Work order:
Exactly as written, print each of the entries.

START Supplied material

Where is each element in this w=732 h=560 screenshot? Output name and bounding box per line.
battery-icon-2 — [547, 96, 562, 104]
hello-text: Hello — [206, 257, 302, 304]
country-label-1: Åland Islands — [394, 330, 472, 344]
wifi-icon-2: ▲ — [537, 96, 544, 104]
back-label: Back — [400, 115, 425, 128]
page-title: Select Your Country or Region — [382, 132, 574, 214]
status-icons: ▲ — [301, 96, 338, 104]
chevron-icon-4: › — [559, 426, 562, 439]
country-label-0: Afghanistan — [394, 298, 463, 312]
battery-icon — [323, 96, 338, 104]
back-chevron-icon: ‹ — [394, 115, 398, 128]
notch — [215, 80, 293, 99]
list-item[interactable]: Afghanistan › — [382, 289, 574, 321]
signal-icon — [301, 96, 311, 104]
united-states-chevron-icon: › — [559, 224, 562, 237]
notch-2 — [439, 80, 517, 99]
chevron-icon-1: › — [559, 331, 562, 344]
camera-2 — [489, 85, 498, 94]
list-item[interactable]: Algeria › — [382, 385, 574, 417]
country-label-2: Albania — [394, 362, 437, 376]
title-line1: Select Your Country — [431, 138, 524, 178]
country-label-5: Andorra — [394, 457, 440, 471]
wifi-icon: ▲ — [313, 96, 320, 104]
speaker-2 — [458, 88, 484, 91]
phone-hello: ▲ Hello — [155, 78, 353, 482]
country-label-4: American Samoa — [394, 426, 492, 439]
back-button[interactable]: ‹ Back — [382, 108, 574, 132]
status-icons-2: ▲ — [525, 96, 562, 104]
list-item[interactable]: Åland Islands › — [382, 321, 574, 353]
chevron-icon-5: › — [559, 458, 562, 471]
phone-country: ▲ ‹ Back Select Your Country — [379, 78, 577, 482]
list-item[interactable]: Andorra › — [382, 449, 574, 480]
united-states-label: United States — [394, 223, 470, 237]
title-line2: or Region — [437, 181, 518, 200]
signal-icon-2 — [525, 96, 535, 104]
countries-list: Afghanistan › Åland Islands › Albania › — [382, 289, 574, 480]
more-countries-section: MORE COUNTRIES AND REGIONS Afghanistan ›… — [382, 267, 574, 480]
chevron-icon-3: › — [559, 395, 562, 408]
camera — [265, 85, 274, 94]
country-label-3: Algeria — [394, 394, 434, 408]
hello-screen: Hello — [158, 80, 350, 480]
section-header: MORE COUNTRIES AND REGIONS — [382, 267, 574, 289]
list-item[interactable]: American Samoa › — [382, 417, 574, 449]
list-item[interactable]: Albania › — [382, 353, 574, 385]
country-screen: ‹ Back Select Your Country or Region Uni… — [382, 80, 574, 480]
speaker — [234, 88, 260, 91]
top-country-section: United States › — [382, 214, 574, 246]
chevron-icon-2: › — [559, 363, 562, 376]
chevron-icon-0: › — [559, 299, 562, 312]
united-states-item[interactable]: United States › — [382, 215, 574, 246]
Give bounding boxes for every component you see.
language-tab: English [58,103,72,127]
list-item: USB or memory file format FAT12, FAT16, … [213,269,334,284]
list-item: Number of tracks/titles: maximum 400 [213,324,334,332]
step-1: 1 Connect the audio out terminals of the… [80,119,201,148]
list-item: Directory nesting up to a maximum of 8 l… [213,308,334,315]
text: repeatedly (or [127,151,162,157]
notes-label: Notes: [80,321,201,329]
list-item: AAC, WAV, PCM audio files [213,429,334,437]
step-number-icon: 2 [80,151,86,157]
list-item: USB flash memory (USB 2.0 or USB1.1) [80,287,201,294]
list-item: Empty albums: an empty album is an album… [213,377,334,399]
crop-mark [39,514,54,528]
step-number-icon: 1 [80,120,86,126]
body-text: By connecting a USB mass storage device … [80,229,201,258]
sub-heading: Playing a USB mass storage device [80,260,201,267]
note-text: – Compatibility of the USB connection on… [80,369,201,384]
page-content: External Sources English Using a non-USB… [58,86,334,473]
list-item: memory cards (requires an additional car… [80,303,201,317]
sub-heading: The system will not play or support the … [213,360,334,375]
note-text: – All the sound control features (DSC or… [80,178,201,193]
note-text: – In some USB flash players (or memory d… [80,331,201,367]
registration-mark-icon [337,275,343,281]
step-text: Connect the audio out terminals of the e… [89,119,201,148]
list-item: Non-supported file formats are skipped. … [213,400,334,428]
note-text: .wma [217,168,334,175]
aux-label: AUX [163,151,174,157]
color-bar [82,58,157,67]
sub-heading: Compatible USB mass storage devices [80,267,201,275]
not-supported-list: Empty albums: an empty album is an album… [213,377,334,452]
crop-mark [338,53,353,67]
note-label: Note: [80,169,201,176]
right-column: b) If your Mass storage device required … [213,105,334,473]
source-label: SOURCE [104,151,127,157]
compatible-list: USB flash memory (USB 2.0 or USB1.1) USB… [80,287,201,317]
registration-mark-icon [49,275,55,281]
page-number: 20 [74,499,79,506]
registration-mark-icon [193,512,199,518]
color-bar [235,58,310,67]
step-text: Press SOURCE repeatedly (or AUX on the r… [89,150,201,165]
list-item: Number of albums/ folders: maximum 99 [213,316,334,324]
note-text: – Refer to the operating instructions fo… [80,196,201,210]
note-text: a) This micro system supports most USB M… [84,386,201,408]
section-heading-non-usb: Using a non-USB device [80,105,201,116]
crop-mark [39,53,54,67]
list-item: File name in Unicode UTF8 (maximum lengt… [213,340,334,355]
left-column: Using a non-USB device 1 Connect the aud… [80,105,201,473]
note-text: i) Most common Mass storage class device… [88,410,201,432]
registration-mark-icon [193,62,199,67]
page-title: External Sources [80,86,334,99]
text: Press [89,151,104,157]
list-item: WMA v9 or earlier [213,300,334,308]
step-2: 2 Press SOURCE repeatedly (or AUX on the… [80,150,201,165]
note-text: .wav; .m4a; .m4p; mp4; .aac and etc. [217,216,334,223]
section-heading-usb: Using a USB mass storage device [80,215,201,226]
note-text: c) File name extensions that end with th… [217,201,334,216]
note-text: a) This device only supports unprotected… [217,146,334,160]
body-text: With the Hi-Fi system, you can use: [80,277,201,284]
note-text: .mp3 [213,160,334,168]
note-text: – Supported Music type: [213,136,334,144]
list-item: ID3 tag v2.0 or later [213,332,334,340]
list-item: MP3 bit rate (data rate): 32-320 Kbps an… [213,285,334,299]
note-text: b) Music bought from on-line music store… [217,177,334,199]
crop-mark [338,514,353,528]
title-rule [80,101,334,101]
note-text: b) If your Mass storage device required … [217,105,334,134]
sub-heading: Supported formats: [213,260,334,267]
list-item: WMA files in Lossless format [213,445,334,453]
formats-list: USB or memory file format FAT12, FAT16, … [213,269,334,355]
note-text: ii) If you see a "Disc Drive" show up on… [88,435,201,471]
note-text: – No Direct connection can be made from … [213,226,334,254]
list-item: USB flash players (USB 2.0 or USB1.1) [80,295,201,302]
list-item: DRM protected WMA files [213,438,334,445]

END Supplied material

Reply:
Where is each element in this w=732 h=560 screenshot? Output name and bounding box per line.
battery-icon-2 — [547, 96, 562, 104]
hello-text: Hello — [206, 257, 302, 304]
country-label-1: Åland Islands — [394, 330, 472, 344]
wifi-icon-2: ▲ — [537, 96, 544, 104]
back-label: Back — [400, 115, 425, 128]
page-title: Select Your Country or Region — [382, 132, 574, 214]
status-icons: ▲ — [301, 96, 338, 104]
chevron-icon-4: › — [559, 426, 562, 439]
country-label-0: Afghanistan — [394, 298, 463, 312]
battery-icon — [323, 96, 338, 104]
back-chevron-icon: ‹ — [394, 115, 398, 128]
notch — [215, 80, 293, 99]
list-item[interactable]: Afghanistan › — [382, 289, 574, 321]
signal-icon — [301, 96, 311, 104]
united-states-chevron-icon: › — [559, 224, 562, 237]
notch-2 — [439, 80, 517, 99]
chevron-icon-1: › — [559, 331, 562, 344]
camera-2 — [489, 85, 498, 94]
list-item[interactable]: Algeria › — [382, 385, 574, 417]
country-label-2: Albania — [394, 362, 437, 376]
title-line1: Select Your Country — [431, 138, 524, 178]
country-label-5: Andorra — [394, 457, 440, 471]
wifi-icon: ▲ — [313, 96, 320, 104]
speaker-2 — [458, 88, 484, 91]
phone-hello: ▲ Hello — [155, 78, 353, 482]
country-label-4: American Samoa — [394, 426, 492, 439]
back-button[interactable]: ‹ Back — [382, 108, 574, 132]
status-icons-2: ▲ — [525, 96, 562, 104]
list-item[interactable]: Åland Islands › — [382, 321, 574, 353]
chevron-icon-5: › — [559, 458, 562, 471]
phone-country: ▲ ‹ Back Select Your Country — [379, 78, 577, 482]
list-item[interactable]: Andorra › — [382, 449, 574, 480]
united-states-label: United States — [394, 223, 470, 237]
title-line2: or Region — [437, 181, 518, 200]
signal-icon-2 — [525, 96, 535, 104]
countries-list: Afghanistan › Åland Islands › Albania › — [382, 289, 574, 480]
more-countries-section: MORE COUNTRIES AND REGIONS Afghanistan ›… — [382, 267, 574, 480]
chevron-icon-3: › — [559, 395, 562, 408]
camera — [265, 85, 274, 94]
country-label-3: Algeria — [394, 394, 434, 408]
hello-screen: Hello — [158, 80, 350, 480]
section-header: MORE COUNTRIES AND REGIONS — [382, 267, 574, 289]
list-item[interactable]: American Samoa › — [382, 417, 574, 449]
list-item[interactable]: Albania › — [382, 353, 574, 385]
country-screen: ‹ Back Select Your Country or Region Uni… — [382, 80, 574, 480]
speaker — [234, 88, 260, 91]
top-country-section: United States › — [382, 214, 574, 246]
chevron-icon-2: › — [559, 363, 562, 376]
chevron-icon-0: › — [559, 299, 562, 312]
united-states-item[interactable]: United States › — [382, 215, 574, 246]
Give bounding boxes for every component you see.
language-tab: English [58,103,72,127]
list-item: USB or memory file format FAT12, FAT16, … [213,269,334,284]
list-item: Number of tracks/titles: maximum 400 [213,324,334,332]
step-1: 1 Connect the audio out terminals of the… [80,119,201,148]
list-item: Directory nesting up to a maximum of 8 l… [213,308,334,315]
text: repeatedly (or [127,151,162,157]
notes-label: Notes: [80,321,201,329]
list-item: AAC, WAV, PCM audio files [213,429,334,437]
step-number-icon: 2 [80,151,86,157]
list-item: USB flash memory (USB 2.0 or USB1.1) [80,287,201,294]
list-item: Empty albums: an empty album is an album… [213,377,334,399]
crop-mark [39,514,54,528]
step-number-icon: 1 [80,120,86,126]
body-text: By connecting a USB mass storage device … [80,229,201,258]
sub-heading: Playing a USB mass storage device [80,260,201,267]
note-text: – Compatibility of the USB connection on… [80,369,201,384]
page-content: External Sources English Using a non-USB… [58,86,334,473]
list-item: memory cards (requires an additional car… [80,303,201,317]
sub-heading: The system will not play or support the … [213,360,334,375]
note-text: – All the sound control features (DSC or… [80,178,201,193]
note-text: – In some USB flash players (or memory d… [80,331,201,367]
registration-mark-icon [337,275,343,281]
step-text: Connect the audio out terminals of the e… [89,119,201,148]
list-item: Non-supported file formats are skipped. … [213,400,334,428]
note-text: .wma [217,168,334,175]
aux-label: AUX [163,151,174,157]
color-bar [82,58,157,67]
sub-heading: Compatible USB mass storage devices [80,267,201,275]
not-supported-list: Empty albums: an empty album is an album… [213,377,334,452]
crop-mark [338,53,353,67]
note-label: Note: [80,169,201,176]
right-column: b) If your Mass storage device required … [213,105,334,473]
source-label: SOURCE [104,151,127,157]
compatible-list: USB flash memory (USB 2.0 or USB1.1) USB… [80,287,201,317]
registration-mark-icon [49,275,55,281]
page-number: 20 [74,499,79,506]
registration-mark-icon [193,512,199,518]
color-bar [235,58,310,67]
step-text: Press SOURCE repeatedly (or AUX on the r… [89,150,201,165]
list-item: Number of albums/ folders: maximum 99 [213,316,334,324]
note-text: – Refer to the operating instructions fo… [80,196,201,210]
note-text: a) This micro system supports most USB M… [84,386,201,408]
section-heading-non-usb: Using a non-USB device [80,105,201,116]
crop-mark [39,53,54,67]
list-item: File name in Unicode UTF8 (maximum lengt… [213,340,334,355]
left-column: Using a non-USB device 1 Connect the aud… [80,105,201,473]
note-text: i) Most common Mass storage class device… [88,410,201,432]
registration-mark-icon [193,62,199,67]
page-title: External Sources [80,86,334,99]
text: Press [89,151,104,157]
list-item: WMA v9 or earlier [213,300,334,308]
step-2: 2 Press SOURCE repeatedly (or AUX on the… [80,150,201,165]
note-text: .wav; .m4a; .m4p; mp4; .aac and etc. [217,216,334,223]
section-heading-usb: Using a USB mass storage device [80,215,201,226]
note-text: c) File name extensions that end with th… [217,201,334,216]
note-text: a) This device only supports unprotected… [217,146,334,160]
body-text: With the Hi-Fi system, you can use: [80,277,201,284]
note-text: .mp3 [213,160,334,168]
note-text: – Supported Music type: [213,136,334,144]
list-item: ID3 tag v2.0 or later [213,332,334,340]
list-item: MP3 bit rate (data rate): 32-320 Kbps an… [213,285,334,299]
note-text: b) Music bought from on-line music store… [217,177,334,199]
crop-mark [338,514,353,528]
title-rule [80,101,334,101]
note-text: b) If your Mass storage device required … [217,105,334,134]
sub-heading: Supported formats: [213,260,334,267]
list-item: WMA files in Lossless format [213,445,334,453]
formats-list: USB or memory file format FAT12, FAT16, … [213,269,334,355]
note-text: ii) If you see a "Disc Drive" show up on… [88,435,201,471]
note-text: – No Direct connection can be made from … [213,226,334,254]
list-item: USB flash players (USB 2.0 or USB1.1) [80,295,201,302]
list-item: DRM protected WMA files [213,438,334,445]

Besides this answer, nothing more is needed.